As a doctor, I cannot overestimate the importance of the initial consultation in assessing patient concerns, their understanding of what is possible as well as their expectations of how aesthetic treatments will help them, whether they are willing to stick to the suggested timeframe and budget for the best possible outcomes.
As such we simply will not engage with anyone who refuses to begin with an initial consultation or believes they can simply order a treatment as there is a chance they may be wrong, and feel they’ve wasted their time in attending the appointment.
Perhaps especially because non-surgical treatments are largely elective from a medical point of view, I believe that practitioners have an ethical responsibility to select patients carefully, including screening for certain red flags and having protocols in place before treatment even begins.

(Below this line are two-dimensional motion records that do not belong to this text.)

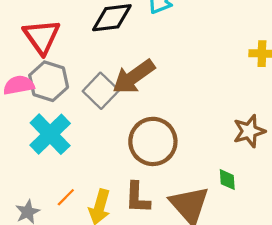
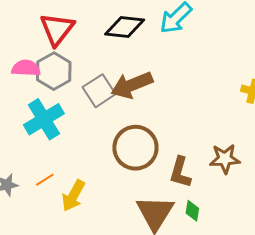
green diamond: (227, 180) -> (192, 211), moved
brown L-shape: (137, 198) -> (180, 172), moved

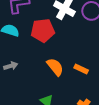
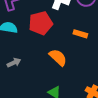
orange rectangle: (81, 69) -> (80, 34), moved

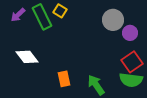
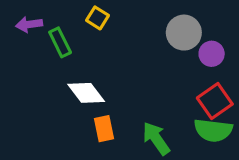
purple arrow: (18, 15) -> (29, 24), turned 35
green rectangle: (42, 17) -> (60, 42), moved, size x0.7
white diamond: (27, 57) -> (86, 93), moved

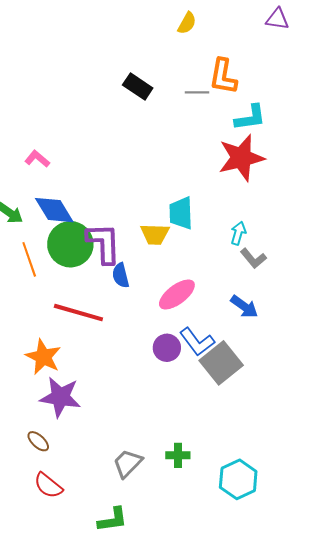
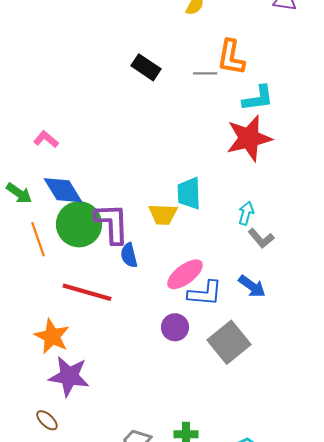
blue L-shape: (197, 342) -> (205, 293), moved, turned -48

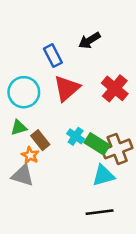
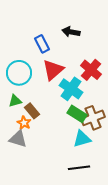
black arrow: (89, 40) -> (71, 32), turned 42
cyan cross: (76, 136) -> (71, 89), moved, size x1.6

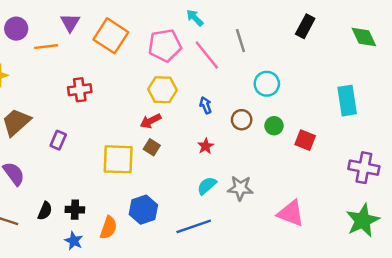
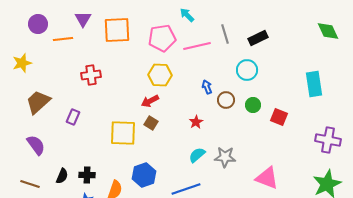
black rectangle: (305, 26) -> (258, 38), moved, turned 36
orange square: (111, 36) -> (117, 30), turned -36
pink line: (207, 55) -> (197, 46), turned -64
blue arrow: (206, 105) -> (207, 87), moved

Related to this, it is imperative to look out for signs of body dysmorphic disorder (BDD) during the initial consultation and early stages of treatment as this is a contraindication to aesthetic treatment. The mental health of patients and the responsibility to protect the vulnerable ultimately lies with us so we have a duty of care to assess this before we inject or to press pause if we recognise it after starting if we can’t educate our patients.
Social media contributes to the disconnect between what is physically possible and what is best left to photoshop and filters, and marketing by big companies further encourages this by disguising medical treatments as just beauty - “lunchtime procedures” etc only serves to perpetuate this myth, so at Skin Essentials we go to some lengths to screen all new patients for potential red flags, but read on to see why this is harder than it seems.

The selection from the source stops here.